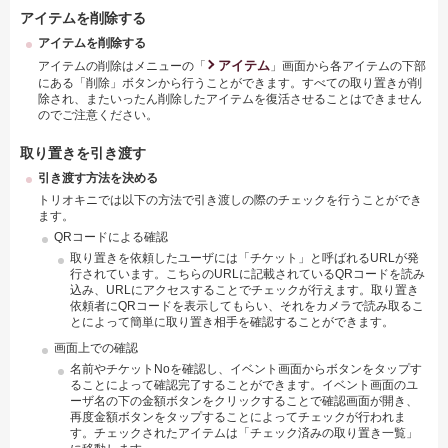
アイテムを削除する
アイテムを削除する
アイテム
アイテムの削除はメニューの「
」画面から各アイテムの下部
にある「削除」ボタンから行うことができます。すべての取り置きが削
除され、またいったん削除したアイテムを復活させることはできません
のでご注意ください。
取り置きを引き渡す
引き渡す方法を決める
トリオキニでは以下の方法で引き渡しの際のチェックを行うことができ
ます。
QRコードによる確認
取り置きを依頼したユーザには「チケット」と呼ばれるURLが発
行されています。こちらのURLに記載されているQRコードを読み
込み、URLにアクセスすることでチェックが行えます。取り置き
依頼者にQRコードを表示してもらい、それをカメラで読み取るこ
とによって簡単に取り置き相手を確認することができます。
画面上での確認
名前やチケットNoを確認し、イベント画面からボタンをタップす
ることによって確認完了することができます。イベント画面のユ
ーザ名の下の金額ボタンをクリックすることで確認画面が開き、
再度金額ボタンをタップすることによってチェックが行われま
す。チェックされたアイテムは「チェック済みの取り置き一覧」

> [AIM OF THE TASK]
Copy every record exactly, leaving the pictures out.

> [RESULT FOR THIS TASK]
アイテムを削除する
アイテムを削除する
アイテム
アイテムの削除はメニューの「
」画面から各アイテムの下部
にある「削除」ボタンから行うことができます。すべての取り置きが削
除され、またいったん削除したアイテムを復活させることはできません
のでご注意ください。
取り置きを引き渡す
引き渡す方法を決める
トリオキニでは以下の方法で引き渡しの際のチェックを行うことができ
ます。
QRコードによる確認
取り置きを依頼したユーザには「チケット」と呼ばれるURLが発
行されています。こちらのURLに記載されているQRコードを読み
込み、URLにアクセスすることでチェックが行えます。取り置き
依頼者にQRコードを表示してもらい、それをカメラで読み取るこ
とによって簡単に取り置き相手を確認することができます。
画面上での確認
名前やチケットNoを確認し、イベント画面からボタンをタップす
ることによって確認完了することができます。イベント画面のユ
ーザ名の下の金額ボタンをクリックすることで確認画面が開き、
再度金額ボタンをタップすることによってチェックが行われま
す。チェックされたアイテムは「チェック済みの取り置き一覧」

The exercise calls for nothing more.